There are also some very interesting studies suggesting that we can, in fact, boost our immunity very effectively by increasing the level of Natural Killer (NK) Cells and – we can do it for free!
By taking a walk in the forest.
The forest air is very rich in phytoncides. Phytoncides are substances released by plants (e.g. herbs, garlic…) and especially by conifers.
Phytoncides have beneficial effects on our body – lowering cortisol levels, normalising the nervous system, lowering blood pressure…
In 2007, a study in Japan showed that being in the forest significantly increases the activity and the number of natural killer cells.
Young and healthy men aged 37-55 years walked in the forest for three days. On the first day for two hours in the afternoon, and on the second and third days for two hours in the morning and two hours in the afternoon.
Blood samples were taken before the study and on the second and third days of the study.
In almost all men, natural killer cell activity increased by about 50% on the third day (compared with the pre-study measurement).
Natural killer cell activity increased significantly both on day three and between days one and two.
Overall, this study shows that walking in the forest can increase the number and activity of natural killer cells.

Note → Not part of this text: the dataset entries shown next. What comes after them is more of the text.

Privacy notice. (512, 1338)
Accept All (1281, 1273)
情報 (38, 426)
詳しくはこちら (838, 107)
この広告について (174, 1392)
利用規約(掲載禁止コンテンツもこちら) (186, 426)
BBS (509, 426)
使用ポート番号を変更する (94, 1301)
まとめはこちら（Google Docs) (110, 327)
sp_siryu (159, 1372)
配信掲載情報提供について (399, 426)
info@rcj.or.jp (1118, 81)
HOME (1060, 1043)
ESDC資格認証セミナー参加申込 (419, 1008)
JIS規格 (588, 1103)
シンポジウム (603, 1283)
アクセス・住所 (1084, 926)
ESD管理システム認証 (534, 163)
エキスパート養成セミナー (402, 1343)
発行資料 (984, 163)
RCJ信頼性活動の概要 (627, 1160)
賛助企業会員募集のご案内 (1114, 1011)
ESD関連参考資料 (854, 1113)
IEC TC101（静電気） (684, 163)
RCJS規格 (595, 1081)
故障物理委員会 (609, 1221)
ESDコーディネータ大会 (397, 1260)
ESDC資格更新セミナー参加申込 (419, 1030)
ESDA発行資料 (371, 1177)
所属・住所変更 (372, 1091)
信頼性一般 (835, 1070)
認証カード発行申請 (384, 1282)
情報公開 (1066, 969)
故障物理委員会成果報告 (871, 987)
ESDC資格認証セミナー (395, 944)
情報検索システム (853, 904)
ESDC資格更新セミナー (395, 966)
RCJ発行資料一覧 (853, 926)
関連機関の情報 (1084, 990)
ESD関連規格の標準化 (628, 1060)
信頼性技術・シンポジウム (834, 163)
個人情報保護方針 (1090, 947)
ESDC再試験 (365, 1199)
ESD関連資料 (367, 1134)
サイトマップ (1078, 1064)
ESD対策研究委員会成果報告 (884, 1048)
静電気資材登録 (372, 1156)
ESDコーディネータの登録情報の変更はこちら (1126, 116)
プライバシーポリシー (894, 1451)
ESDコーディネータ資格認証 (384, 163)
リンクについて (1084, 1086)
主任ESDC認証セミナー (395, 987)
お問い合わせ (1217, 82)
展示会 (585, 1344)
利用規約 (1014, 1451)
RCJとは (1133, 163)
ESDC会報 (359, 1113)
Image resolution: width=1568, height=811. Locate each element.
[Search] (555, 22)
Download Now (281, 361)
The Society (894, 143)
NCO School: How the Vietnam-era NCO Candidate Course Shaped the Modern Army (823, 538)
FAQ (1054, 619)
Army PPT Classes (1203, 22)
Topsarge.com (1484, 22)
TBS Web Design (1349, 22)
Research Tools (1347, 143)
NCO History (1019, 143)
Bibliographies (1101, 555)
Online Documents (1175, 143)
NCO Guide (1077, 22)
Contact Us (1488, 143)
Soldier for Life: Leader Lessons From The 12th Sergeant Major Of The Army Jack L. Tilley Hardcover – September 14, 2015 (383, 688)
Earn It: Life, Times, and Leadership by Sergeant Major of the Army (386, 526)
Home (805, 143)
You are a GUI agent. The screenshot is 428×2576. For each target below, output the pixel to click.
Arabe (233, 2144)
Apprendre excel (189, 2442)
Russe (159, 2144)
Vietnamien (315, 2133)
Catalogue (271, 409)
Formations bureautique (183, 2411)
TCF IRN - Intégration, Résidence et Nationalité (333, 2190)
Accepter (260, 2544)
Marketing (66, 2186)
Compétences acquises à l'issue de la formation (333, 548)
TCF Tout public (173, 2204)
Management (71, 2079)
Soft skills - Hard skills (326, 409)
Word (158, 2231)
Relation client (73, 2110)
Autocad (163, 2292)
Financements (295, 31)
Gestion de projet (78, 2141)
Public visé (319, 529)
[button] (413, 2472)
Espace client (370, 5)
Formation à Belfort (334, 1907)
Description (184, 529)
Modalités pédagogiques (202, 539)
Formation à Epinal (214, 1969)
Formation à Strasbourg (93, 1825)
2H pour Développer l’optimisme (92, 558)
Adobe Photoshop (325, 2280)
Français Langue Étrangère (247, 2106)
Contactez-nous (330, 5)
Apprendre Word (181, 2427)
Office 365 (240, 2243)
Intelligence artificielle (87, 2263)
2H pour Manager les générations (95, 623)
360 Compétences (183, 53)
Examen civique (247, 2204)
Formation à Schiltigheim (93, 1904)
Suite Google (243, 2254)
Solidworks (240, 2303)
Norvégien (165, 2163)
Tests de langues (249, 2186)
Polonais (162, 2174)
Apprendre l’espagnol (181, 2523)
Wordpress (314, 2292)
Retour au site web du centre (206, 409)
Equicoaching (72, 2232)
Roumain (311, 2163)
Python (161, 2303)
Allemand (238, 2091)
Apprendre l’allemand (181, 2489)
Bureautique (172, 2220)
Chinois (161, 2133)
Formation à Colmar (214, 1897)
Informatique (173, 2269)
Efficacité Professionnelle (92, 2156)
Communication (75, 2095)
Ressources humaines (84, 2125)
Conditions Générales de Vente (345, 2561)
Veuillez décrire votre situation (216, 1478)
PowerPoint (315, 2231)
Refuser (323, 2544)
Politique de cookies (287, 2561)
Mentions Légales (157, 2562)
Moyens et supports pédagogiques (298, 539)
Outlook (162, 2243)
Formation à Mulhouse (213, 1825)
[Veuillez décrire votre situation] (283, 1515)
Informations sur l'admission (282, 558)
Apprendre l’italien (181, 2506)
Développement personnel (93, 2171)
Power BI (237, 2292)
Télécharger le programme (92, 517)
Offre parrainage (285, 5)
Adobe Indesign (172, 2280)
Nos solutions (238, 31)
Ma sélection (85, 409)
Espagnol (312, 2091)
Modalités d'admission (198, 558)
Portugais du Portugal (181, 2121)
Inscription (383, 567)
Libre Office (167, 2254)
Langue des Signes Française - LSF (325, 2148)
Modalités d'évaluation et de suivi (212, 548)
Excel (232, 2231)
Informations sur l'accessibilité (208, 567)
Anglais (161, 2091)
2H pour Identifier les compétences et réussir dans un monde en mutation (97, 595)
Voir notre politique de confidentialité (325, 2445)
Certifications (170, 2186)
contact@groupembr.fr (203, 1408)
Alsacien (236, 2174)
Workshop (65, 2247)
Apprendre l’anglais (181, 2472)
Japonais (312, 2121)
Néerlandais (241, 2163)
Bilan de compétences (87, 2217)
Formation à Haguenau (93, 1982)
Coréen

A similar study was carried out in Taiwan in 2018 and showed similar results.
In other words, there is good reason to suppose that regular walks of at least two hours in a park or forest can significantly improve the number and activity of natural endothelial cells, which are essential for immunity.
Phytoncides are most concentrated in coniferous forests during the warm season, and as little as one day in the forest can have a beneficial effect on the immune system, lasting for about 7 days.
Increased temperature and inflammation are a reaction of our immune system helping to neutralise “invaders” – bacteria, viruses, fungi, toxins …
The best way to strengthen your immunity is to live a healthy lifestyle and eat a balanced diet.
Overmedication, not always thought through, can also cause immune system problems.
In other words, take care of yourself and then your immune system will take care of you.
Eat a balanced diet, exercise and – be healthy!